======== The records ========
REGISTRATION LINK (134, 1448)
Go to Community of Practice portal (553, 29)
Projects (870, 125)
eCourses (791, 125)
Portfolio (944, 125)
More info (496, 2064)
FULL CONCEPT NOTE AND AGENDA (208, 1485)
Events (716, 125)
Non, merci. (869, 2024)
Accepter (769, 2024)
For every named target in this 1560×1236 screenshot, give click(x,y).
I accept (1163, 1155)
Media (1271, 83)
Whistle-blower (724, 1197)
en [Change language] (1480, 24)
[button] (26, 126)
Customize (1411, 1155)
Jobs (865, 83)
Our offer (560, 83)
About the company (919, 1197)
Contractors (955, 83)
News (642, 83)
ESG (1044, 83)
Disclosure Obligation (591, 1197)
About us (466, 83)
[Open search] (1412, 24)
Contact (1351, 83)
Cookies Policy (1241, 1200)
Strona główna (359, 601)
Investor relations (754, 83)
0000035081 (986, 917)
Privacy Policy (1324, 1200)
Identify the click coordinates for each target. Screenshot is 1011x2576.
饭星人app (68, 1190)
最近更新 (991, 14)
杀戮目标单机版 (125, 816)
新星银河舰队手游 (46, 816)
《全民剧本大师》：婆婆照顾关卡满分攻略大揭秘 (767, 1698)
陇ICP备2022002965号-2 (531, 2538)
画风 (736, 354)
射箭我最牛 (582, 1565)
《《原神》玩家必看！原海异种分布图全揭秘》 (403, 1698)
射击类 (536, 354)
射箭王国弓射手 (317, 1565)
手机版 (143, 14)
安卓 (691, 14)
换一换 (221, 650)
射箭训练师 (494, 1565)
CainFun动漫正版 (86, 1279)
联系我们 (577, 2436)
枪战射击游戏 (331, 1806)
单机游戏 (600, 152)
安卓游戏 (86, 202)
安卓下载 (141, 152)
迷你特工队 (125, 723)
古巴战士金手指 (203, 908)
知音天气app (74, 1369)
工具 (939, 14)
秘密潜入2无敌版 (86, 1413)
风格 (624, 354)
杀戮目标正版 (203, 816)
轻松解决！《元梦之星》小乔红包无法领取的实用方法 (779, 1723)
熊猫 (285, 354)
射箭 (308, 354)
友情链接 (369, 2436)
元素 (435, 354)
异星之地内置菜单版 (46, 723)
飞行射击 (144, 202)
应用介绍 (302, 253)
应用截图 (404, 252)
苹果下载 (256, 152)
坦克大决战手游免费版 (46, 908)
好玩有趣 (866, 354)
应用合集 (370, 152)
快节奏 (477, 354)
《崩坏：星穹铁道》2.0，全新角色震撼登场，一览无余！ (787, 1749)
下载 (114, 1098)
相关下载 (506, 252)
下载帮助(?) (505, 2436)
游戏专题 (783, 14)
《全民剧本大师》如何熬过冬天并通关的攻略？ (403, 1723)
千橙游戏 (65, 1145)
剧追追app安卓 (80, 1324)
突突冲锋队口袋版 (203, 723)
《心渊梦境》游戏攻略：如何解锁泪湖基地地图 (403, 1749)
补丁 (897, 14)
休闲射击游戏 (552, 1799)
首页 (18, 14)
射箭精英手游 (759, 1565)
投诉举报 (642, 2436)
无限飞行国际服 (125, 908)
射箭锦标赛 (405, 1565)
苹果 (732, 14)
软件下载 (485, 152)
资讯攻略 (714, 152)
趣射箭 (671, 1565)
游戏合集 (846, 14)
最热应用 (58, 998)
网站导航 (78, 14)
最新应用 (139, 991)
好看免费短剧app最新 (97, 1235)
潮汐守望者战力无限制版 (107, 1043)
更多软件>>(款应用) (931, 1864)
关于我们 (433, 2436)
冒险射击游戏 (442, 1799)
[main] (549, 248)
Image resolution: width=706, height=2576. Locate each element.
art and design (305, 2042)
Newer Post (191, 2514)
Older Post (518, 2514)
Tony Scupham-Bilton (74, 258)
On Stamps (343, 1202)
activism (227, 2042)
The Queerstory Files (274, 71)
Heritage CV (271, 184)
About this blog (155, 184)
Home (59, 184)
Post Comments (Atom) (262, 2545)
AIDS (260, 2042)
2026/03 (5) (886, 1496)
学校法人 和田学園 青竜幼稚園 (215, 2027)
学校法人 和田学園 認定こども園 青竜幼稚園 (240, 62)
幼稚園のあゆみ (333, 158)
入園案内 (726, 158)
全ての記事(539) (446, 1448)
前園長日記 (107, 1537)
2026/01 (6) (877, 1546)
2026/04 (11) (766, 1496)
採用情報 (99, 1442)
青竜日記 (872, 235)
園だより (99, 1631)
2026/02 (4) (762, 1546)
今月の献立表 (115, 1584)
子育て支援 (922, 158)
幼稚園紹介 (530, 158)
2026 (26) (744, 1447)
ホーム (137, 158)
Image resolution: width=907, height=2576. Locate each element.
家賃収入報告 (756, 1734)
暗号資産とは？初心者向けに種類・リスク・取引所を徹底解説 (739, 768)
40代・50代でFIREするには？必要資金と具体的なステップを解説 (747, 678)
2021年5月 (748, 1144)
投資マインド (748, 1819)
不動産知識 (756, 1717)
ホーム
========
Output every record without changing any wording.

REGISTRATION LINK (134, 1448)
Go to Community of Practice portal (553, 29)
Projects (870, 125)
eCourses (791, 125)
Portfolio (944, 125)
More info (496, 2064)
FULL CONCEPT NOTE AND AGENDA (208, 1485)
Events (716, 125)
Non, merci. (869, 2024)
Accepter (769, 2024)
For every named target in this 1560×1236 screenshot, give click(x,y).
I accept (1163, 1155)
Media (1271, 83)
Whistle-blower (724, 1197)
en [Change language] (1480, 24)
[button] (26, 126)
Customize (1411, 1155)
Jobs (865, 83)
Our offer (560, 83)
About the company (919, 1197)
Contractors (955, 83)
News (642, 83)
ESG (1044, 83)
Disclosure Obligation (591, 1197)
About us (466, 83)
[Open search] (1412, 24)
Contact (1351, 83)
Cookies Policy (1241, 1200)
Strona główna (359, 601)
Investor relations (754, 83)
0000035081 (986, 917)
Privacy Policy (1324, 1200)
Identify the click coordinates for each target. Screenshot is 1011x2576.
饭星人app (68, 1190)
最近更新 (991, 14)
杀戮目标单机版 (125, 816)
新星银河舰队手游 (46, 816)
《全民剧本大师》：婆婆照顾关卡满分攻略大揭秘 (767, 1698)
陇ICP备2022002965号-2 (531, 2538)
画风 (736, 354)
射箭我最牛 (582, 1565)
《《原神》玩家必看！原海异种分布图全揭秘》 (403, 1698)
射击类 (536, 354)
射箭王国弓射手 (317, 1565)
手机版 (143, 14)
安卓 (691, 14)
换一换 (221, 650)
射箭训练师 (494, 1565)
CainFun动漫正版 (86, 1279)
联系我们 (577, 2436)
枪战射击游戏 (331, 1806)
单机游戏 (600, 152)
安卓游戏 (86, 202)
安卓下载 (141, 152)
迷你特工队 (125, 723)
古巴战士金手指 (203, 908)
知音天气app (74, 1369)
工具 (939, 14)
秘密潜入2无敌版 (86, 1413)
风格 (624, 354)
杀戮目标正版 (203, 816)
轻松解决！《元梦之星》小乔红包无法领取的实用方法 (779, 1723)
熊猫 (285, 354)
射箭 (308, 354)
友情链接 (369, 2436)
元素 (435, 354)
异星之地内置菜单版 (46, 723)
飞行射击 (144, 202)
应用介绍 (302, 253)
应用截图 (404, 252)
苹果下载 (256, 152)
坦克大决战手游免费版 (46, 908)
好玩有趣 (866, 354)
应用合集 (370, 152)
快节奏 (477, 354)
《崩坏：星穹铁道》2.0，全新角色震撼登场，一览无余！ (787, 1749)
下载 (114, 1098)
相关下载 (506, 252)
下载帮助(?) (505, 2436)
游戏专题 (783, 14)
《全民剧本大师》如何熬过冬天并通关的攻略？ (403, 1723)
千橙游戏 (65, 1145)
剧追追app安卓 (80, 1324)
突突冲锋队口袋版 (203, 723)
《心渊梦境》游戏攻略：如何解锁泪湖基地地图 (403, 1749)
补丁 (897, 14)
休闲射击游戏 (552, 1799)
首页 (18, 14)
射箭精英手游 (759, 1565)
投诉举报 (642, 2436)
无限飞行国际服 (125, 908)
射箭锦标赛 (405, 1565)
苹果 (732, 14)
软件下载 (485, 152)
资讯攻略 (714, 152)
趣射箭 (671, 1565)
游戏合集 (846, 14)
最热应用 (58, 998)
网站导航 (78, 14)
最新应用 (139, 991)
好看免费短剧app最新 (97, 1235)
潮汐守望者战力无限制版 (107, 1043)
更多软件>>(款应用) (931, 1864)
关于我们 (433, 2436)
冒险射击游戏 (442, 1799)
[main] (549, 248)
Image resolution: width=706, height=2576. Locate each element.
art and design (305, 2042)
Newer Post (191, 2514)
Older Post (518, 2514)
Tony Scupham-Bilton (74, 258)
On Stamps (343, 1202)
activism (227, 2042)
The Queerstory Files (274, 71)
Heritage CV (271, 184)
About this blog (155, 184)
Home (59, 184)
Post Comments (Atom) (262, 2545)
AIDS (260, 2042)
2026/03 (5) (886, 1496)
学校法人 和田学園 青竜幼稚園 (215, 2027)
学校法人 和田学園 認定こども園 青竜幼稚園 (240, 62)
幼稚園のあゆみ (333, 158)
入園案内 (726, 158)
全ての記事(539) (446, 1448)
前園長日記 (107, 1537)
2026/01 (6) (877, 1546)
2026/04 (11) (766, 1496)
採用情報 (99, 1442)
青竜日記 (872, 235)
園だより (99, 1631)
2026/02 (4) (762, 1546)
今月の献立表 (115, 1584)
子育て支援 (922, 158)
幼稚園紹介 (530, 158)
2026 (26) (744, 1447)
ホーム (137, 158)
Image resolution: width=907, height=2576. Locate each element.
家賃収入報告 (756, 1734)
暗号資産とは？初心者向けに種類・リスク・取引所を徹底解説 (739, 768)
40代・50代でFIREするには？必要資金と具体的なステップを解説 (747, 678)
2021年5月 (748, 1144)
投資マインド (748, 1819)
不動産知識 (756, 1717)
ホーム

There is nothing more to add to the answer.